Distinguish pgp-originated and other files on public profiles
There is no way for the viewer of a public profile page to tell the difference between a user-uploaded file and a PGP-uploaded file.
Add a way, either as a column in the table, or by making two different sections in the profile.
- Provide more information in the JSON version of the public genetic data page.
- Bring the data_source field in the JSON version of the public profiles
and the public genetic data page in line with the HTML version.
- Provide more information in the JSON version of the public profiles.
#3 Updated by Phil Hodgson about 5 years ago
- % Done changed from 0 to 80
I think I may have determined the difference, and I'm going to use it as a guess: the list of "user files and datasets" has two basic types of files shown: ones from the UserFile model and ones from the Dataset model (in the case of the Public Profile, also using the "published" scope). I'm not rightly sure I know whether the Dataset model implies that its source is the PGP, but it seems a reasonable guess. I'll make a commit which exposes the model class and may be that way it will be possible to distinguish them. I'm also going to throw in the JSON rendering of the Public Profile information, because it's so easy for us to do this and so helpful to what is needed (i.e. rather than scraping the public profile HTML!).

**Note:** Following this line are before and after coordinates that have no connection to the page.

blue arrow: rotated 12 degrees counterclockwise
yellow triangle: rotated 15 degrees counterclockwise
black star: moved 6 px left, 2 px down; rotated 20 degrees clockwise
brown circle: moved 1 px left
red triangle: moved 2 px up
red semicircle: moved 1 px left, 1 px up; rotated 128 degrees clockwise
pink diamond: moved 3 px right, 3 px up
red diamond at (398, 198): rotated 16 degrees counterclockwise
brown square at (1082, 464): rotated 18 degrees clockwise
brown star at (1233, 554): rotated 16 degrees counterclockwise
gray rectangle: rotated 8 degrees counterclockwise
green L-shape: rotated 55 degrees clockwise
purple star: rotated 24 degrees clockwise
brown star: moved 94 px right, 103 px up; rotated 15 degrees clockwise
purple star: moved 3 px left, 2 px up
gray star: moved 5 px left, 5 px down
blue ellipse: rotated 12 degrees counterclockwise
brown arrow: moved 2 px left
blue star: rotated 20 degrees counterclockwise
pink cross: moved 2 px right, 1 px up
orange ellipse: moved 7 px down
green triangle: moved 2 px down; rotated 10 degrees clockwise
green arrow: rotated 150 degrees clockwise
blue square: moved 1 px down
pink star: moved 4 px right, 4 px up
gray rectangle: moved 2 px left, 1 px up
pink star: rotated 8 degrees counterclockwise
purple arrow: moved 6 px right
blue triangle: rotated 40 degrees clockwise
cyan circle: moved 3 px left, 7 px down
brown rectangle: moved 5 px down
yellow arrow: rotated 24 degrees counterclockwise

#4 Updated by Ward Vandewege about 5 years ago
That distinction is correct. I also have another way almost ready to download each set of data, by using workbench. I've created projects for both kinds of data, and am wrapping up some information for Madeleine to get at the data that way. Anyway, what you're doing is fine too; it will be good to indicate on the download page which files originate from Harvard PGP.
#5 Updated by Phil Hodgson about 5 years ago
Okay, that's good.
Meanwhile, for the sake of documenting the process, here's Madeleine's email. I'll start with this, and leave some of the other bits out for another iteration (like CCRs and Samples).
Yes, a REST API representing public profile content would be great! I prefer JSON to XML (pretty sure this is also easy for you to do). That JSON should include distinguishing the source of a file.
We should still also distinguish sources on the HTML version of the page though, it's just user unfriendly not to be clear about that I think...
Lots of public profile data could (should?) be represented in a JSON version. My current focus is on getting: * list of links to genome data files generated by the PGP (i.e. PGP is source), plus some descriptor of file type, e.g. "Complete Genomics var file", "Complete Genomics masterVarBeta file" (you might not have data types recorded in this much detail, so it's ok if I have to continue inferring data type) * JSON-format survey data, including for each: name of survey, timestamp, and a list of question and response values
My current code infers all this from the HTML content. But scraping is fragile, JSON would be great to get. It's okay if I still have to do some inferences (e.g. infer file types based on the file title), just avoiding parsing this from HTML would be an important improvement.